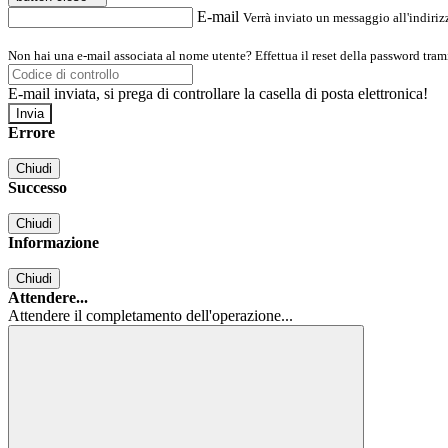
E-mail
Verrà inviato un messaggio all'indirizz
Non hai una e-mail associata al nome utente? Effettua il reset della password tram
E-mail inviata, si prega di controllare la casella di posta elettronica!
Errore
Chiudi
Successo
Chiudi
Informazione
Chiudi
Attendere...
Attendere il completamento dell'operazione...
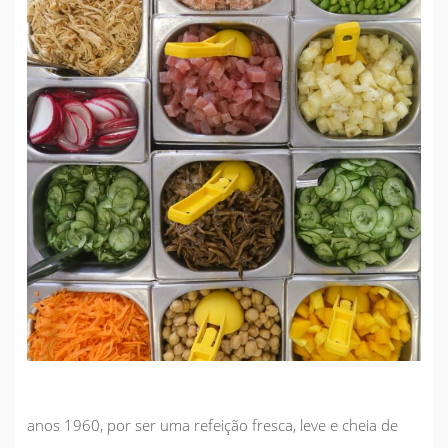
anos 1960, por ser uma refeição fresca, leve e cheia de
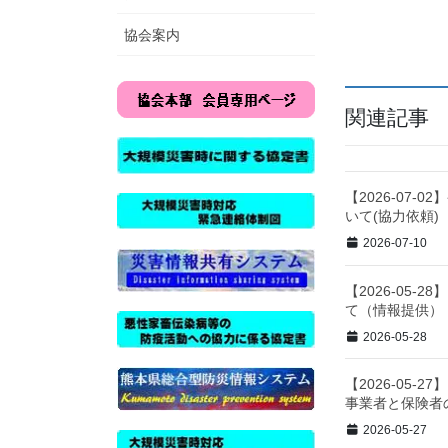
協会案内
関連記事
【2026-07
いて(協力依頼)
2026-07-10
【2026-05-
て（情報提供）
2026-05-28
【2026-05
事業者と保険者
2026-05-27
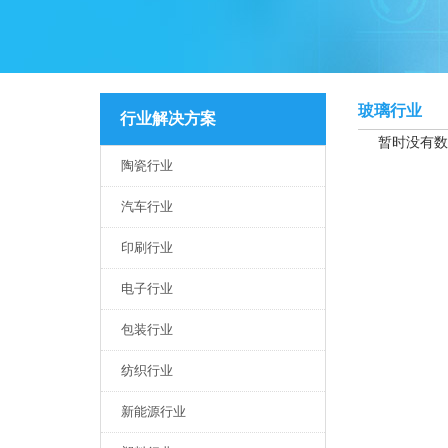
玻璃行业
行业解决方案
暂时没有数
陶瓷行业
汽车行业
印刷行业
电子行业
包装行业
纺织行业
新能源行业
---
Exercise directions:
Transcribe the entries above verbatim, excluding any image.

Exercise solution:
E-mail
Verrà inviato un messaggio all'indirizz
Non hai una e-mail associata al nome utente? Effettua il reset della password tram
E-mail inviata, si prega di controllare la casella di posta elettronica!
Errore
Chiudi
Successo
Chiudi
Informazione
Chiudi
Attendere...
Attendere il completamento dell'operazione...
anos 1960, por ser uma refeição fresca, leve e cheia de
協会案内
関連記事
【2026-07
いて(協力依頼)
2026-07-10
【2026-05-
て（情報提供）
2026-05-28
【2026-05
事業者と保険者
2026-05-27
玻璃行业
行业解决方案
暂时没有数
陶瓷行业
汽车行业
印刷行业
电子行业
包装行业
纺织行业
新能源行业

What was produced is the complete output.